Some of the most competitive major companies have strong, viable defined benefit plans:
• Boeing Co. announced last month that its defined benefit plans are fully funded.
• Exxon Mobil Corp. this month contributed $2.4 billion to erase the deficit in its defined benefit plans, bringing them to full funding.
• The BP PLC plans are 26% overfunded.
• General Electric Co.'s plan also is overfunded.
• Deere & Co.'s $8.97 billion plan is $176 million overfunded as of Oct. 31.
In fact, the typical U.S. pension plan's funded status improved by 2.4 percentage points last month, according to the Mellon Pension Liability Index.
These recent reports give credence to a finding of a survey of pension experts on the future of defined benefit pension plans, jointly sponsored by Pensions & Investments and Oxford University. A majority of experts surveyed believe there will still be private-sector defined benefit plans open to new members in 20 years. That is one encouraging and unexpected finding.
But the encouraging experience of some large companies belies the troubling outlook found in the survey on the expectation of a more general decline in the marketplace. How many plans will be left?
Defined benefit plans are seen by respondents as an obstacle to corporate competitiveness. That is one reason companies have been jettisoning them. A majority of survey participants believe the current structure of DB plans is not sustainable to fund promised benefits.
The private defined benefit system's structure will have to change radically to survive, survey respondents indicated. Corporations will not continue to sponsor DB plans unless the pension deal is restructured.
The respondents agreed with the statement: "Increased market competition has weakened the competitive position of private DB plan sponsors with large pension liabilities," write Gordon L. Clark and Ashby H. B. Monk in their analysis of the survey. "As such, going forward pension plan design will have to consider the competitive position of the plan sponsor in order to achieve sustainability,"
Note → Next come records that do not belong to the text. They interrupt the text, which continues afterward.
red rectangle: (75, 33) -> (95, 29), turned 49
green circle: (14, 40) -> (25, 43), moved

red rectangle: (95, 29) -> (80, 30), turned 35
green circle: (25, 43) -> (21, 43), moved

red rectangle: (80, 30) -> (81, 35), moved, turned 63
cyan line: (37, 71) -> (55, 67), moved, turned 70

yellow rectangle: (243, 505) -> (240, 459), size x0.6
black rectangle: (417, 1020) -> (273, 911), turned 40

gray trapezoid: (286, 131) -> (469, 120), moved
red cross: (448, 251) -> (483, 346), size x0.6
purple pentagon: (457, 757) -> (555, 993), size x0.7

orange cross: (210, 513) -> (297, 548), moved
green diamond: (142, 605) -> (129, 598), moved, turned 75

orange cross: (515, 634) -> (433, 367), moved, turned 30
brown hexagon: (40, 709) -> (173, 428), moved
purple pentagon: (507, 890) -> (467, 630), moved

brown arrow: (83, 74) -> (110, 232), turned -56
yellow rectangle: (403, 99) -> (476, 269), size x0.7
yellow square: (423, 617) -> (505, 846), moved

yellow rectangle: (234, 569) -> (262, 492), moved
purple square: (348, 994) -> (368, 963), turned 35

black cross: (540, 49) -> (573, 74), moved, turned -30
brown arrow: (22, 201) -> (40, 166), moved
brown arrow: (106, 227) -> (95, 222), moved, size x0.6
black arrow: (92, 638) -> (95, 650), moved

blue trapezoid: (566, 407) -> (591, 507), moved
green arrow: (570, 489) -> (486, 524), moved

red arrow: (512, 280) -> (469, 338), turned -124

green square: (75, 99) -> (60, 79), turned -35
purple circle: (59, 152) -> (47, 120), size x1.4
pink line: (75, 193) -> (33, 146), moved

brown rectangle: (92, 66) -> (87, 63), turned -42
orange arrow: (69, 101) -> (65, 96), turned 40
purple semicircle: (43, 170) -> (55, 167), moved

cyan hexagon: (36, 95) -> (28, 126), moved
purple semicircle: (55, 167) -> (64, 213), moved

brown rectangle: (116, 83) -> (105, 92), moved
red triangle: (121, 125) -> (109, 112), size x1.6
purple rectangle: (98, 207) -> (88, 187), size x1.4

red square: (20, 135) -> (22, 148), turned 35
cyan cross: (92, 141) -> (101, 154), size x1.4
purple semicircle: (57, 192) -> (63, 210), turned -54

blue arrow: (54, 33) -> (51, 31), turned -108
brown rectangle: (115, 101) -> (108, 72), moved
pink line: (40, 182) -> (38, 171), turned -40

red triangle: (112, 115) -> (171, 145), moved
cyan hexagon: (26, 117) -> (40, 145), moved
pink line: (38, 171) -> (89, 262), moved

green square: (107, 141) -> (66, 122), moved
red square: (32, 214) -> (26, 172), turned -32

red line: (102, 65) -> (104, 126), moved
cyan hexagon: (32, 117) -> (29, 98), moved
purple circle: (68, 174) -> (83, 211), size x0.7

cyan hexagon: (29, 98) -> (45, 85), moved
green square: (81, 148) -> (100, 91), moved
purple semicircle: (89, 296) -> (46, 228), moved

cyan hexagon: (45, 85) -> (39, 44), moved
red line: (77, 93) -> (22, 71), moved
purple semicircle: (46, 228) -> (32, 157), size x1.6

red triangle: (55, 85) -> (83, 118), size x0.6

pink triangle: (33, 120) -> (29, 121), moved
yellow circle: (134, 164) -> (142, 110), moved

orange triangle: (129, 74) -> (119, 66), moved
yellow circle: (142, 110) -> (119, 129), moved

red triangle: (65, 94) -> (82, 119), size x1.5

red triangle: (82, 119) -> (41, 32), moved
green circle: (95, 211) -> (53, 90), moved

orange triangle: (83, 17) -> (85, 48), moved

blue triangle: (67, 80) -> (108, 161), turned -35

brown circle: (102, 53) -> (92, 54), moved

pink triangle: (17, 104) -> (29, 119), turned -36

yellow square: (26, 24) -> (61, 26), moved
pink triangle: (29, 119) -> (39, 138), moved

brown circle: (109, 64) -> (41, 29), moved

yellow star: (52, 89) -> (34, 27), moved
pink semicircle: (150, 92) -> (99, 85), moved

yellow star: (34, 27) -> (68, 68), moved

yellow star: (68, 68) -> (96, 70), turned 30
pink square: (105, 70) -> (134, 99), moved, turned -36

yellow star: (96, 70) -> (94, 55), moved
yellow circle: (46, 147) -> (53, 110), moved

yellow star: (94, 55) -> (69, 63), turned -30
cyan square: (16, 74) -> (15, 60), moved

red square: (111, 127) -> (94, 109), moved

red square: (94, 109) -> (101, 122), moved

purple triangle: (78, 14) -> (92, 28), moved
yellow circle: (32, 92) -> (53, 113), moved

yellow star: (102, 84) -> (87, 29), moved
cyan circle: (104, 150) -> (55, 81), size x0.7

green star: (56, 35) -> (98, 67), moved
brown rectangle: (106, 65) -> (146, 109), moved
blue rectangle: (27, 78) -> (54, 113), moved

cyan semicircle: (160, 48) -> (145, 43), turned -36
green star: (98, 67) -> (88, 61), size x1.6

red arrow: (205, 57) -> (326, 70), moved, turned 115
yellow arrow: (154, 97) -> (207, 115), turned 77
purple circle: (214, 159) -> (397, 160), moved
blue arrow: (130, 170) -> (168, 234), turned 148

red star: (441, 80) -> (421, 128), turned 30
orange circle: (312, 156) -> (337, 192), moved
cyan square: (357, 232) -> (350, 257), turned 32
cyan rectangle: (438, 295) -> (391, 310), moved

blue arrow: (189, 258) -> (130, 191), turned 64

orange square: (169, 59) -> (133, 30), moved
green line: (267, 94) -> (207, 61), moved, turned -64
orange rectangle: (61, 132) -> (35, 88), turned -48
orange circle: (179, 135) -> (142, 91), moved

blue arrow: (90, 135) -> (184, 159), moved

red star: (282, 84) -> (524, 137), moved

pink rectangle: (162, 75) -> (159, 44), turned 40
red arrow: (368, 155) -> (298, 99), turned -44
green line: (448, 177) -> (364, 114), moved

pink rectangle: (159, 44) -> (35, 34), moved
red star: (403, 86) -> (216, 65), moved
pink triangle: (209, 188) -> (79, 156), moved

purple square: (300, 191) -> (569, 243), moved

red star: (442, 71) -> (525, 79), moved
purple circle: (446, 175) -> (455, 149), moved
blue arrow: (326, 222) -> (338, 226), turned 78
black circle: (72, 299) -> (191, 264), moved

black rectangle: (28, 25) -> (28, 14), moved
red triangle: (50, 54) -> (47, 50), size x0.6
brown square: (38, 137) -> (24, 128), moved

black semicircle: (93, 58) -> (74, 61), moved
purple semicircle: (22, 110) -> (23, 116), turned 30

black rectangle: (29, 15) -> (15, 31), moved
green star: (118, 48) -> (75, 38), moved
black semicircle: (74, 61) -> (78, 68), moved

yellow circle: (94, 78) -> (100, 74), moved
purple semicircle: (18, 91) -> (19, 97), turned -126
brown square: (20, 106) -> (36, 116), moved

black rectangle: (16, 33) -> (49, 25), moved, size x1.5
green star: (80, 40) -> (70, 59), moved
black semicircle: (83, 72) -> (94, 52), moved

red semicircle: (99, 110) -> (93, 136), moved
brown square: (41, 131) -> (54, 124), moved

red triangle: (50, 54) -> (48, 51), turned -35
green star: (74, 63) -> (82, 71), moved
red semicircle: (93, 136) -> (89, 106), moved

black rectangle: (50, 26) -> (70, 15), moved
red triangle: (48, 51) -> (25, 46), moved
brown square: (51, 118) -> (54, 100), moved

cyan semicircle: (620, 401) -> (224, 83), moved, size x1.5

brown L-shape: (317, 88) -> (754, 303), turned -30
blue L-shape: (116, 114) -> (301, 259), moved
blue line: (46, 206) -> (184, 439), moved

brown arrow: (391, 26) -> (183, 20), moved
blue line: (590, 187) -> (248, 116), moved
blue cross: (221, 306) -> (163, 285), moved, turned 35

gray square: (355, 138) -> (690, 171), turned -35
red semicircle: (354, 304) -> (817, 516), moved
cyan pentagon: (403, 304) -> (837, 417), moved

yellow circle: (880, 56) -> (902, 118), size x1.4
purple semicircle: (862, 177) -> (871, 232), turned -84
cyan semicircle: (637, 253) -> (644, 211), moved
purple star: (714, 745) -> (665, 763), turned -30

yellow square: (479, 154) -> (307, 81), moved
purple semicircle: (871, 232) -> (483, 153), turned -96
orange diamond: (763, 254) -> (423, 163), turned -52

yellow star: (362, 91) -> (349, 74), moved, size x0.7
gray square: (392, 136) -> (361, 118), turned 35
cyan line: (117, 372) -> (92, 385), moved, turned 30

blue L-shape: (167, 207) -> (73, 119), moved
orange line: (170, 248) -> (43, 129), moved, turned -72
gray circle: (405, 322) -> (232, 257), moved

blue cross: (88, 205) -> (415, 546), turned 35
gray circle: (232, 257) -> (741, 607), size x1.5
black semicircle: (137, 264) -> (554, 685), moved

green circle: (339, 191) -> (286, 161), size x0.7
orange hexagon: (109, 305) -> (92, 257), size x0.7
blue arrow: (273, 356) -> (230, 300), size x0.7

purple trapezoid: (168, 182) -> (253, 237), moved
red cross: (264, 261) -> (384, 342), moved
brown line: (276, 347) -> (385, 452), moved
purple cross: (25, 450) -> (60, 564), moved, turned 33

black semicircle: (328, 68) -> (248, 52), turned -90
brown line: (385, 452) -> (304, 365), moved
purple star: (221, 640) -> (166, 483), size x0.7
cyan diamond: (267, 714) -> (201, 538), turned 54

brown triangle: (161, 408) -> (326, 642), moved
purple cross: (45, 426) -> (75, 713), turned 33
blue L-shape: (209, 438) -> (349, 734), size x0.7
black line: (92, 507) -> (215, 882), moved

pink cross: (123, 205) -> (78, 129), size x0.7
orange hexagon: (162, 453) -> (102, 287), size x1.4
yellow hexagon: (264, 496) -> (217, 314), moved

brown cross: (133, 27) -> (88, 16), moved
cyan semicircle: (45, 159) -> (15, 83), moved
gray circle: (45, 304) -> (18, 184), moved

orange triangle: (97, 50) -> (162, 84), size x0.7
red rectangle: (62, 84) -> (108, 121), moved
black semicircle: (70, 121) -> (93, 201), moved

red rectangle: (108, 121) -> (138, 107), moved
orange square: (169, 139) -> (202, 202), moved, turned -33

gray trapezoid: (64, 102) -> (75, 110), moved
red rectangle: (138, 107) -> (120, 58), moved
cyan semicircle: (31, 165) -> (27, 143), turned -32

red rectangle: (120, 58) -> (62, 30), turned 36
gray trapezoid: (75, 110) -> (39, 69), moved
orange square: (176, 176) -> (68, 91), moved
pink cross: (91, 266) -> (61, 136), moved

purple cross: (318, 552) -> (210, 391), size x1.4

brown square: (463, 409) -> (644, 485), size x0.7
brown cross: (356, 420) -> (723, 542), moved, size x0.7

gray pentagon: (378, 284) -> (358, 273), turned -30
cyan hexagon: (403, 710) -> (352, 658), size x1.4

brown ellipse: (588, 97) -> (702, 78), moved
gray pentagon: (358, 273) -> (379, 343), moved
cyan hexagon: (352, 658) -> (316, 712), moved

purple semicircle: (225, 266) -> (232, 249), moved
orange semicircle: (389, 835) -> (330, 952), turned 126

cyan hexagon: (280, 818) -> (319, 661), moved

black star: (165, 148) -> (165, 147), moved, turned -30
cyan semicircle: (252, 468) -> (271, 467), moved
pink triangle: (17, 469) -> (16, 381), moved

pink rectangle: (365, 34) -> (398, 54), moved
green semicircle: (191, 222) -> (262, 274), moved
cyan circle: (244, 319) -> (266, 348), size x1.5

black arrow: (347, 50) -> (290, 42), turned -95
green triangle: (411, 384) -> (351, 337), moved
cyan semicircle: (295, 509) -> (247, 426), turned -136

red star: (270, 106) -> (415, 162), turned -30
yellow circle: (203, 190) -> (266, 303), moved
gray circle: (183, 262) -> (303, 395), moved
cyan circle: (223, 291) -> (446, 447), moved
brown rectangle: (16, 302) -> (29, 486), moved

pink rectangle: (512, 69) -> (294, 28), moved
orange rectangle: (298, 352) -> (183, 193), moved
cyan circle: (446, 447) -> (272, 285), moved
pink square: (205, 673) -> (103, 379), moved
General Motors Corp and Ford Motor Co. are examples of defined benefit plan sponsors whose competitive position has been weakened, at least in part, by their huge legacy pension costs.
But the problem also affects stronger, more competitive companies. International Business Machines Corp., for example, under competitive pressure and confronted by the unwillingness of regulators to sanction conversion of its defined benefit plan into a cash balance plan — which the company believes is more sustainable — gave up and decided to terminate its defined benefit plans, even though they were fully funded. Many of its key competitors have never had the financial burden of a defined benefit plan.
Current trends, and the findings of the survey, suggest the pension deal will have to be changed to an implicit promise allowing for corporate contingencies, from an explicit guarantee which allows none except perhaps bankruptcy. A conclusion based on the survey noted: "Long-term contracts are highly prone to inefficiencies and inflexibilities. Indeed, writing a long-term contract that takes into consideration all possible future outcomes is impossible."
Participants will have to share more responsibility. Some views of the experts surveyed coincide with views of Canadian pension expert Keith P. Ambachtsheer, who advocates risk-sharing among stakeholders to ensure the sustainability of defined benefit plans.
Reformers shouldn't look to government to shoulder more of the financial burden, but they should expect government to permit more flexibility in regulations to encourage more experimentation and innovation, seeking designs to help make plans less vulnerable to market volatility and competitive pressure.
Yet given the difficulty in pushing through the reforms that culminated in the Pension Protection Act last year, the outlook for the needed changes being made soon seems poor.
Those who wish to preserve defined benefit plans ought to get together, negotiate changes to the system to preserve it, and then start lobbying Congress for more flexibility in pension regulations to take into account competitive dynamics and contingencies.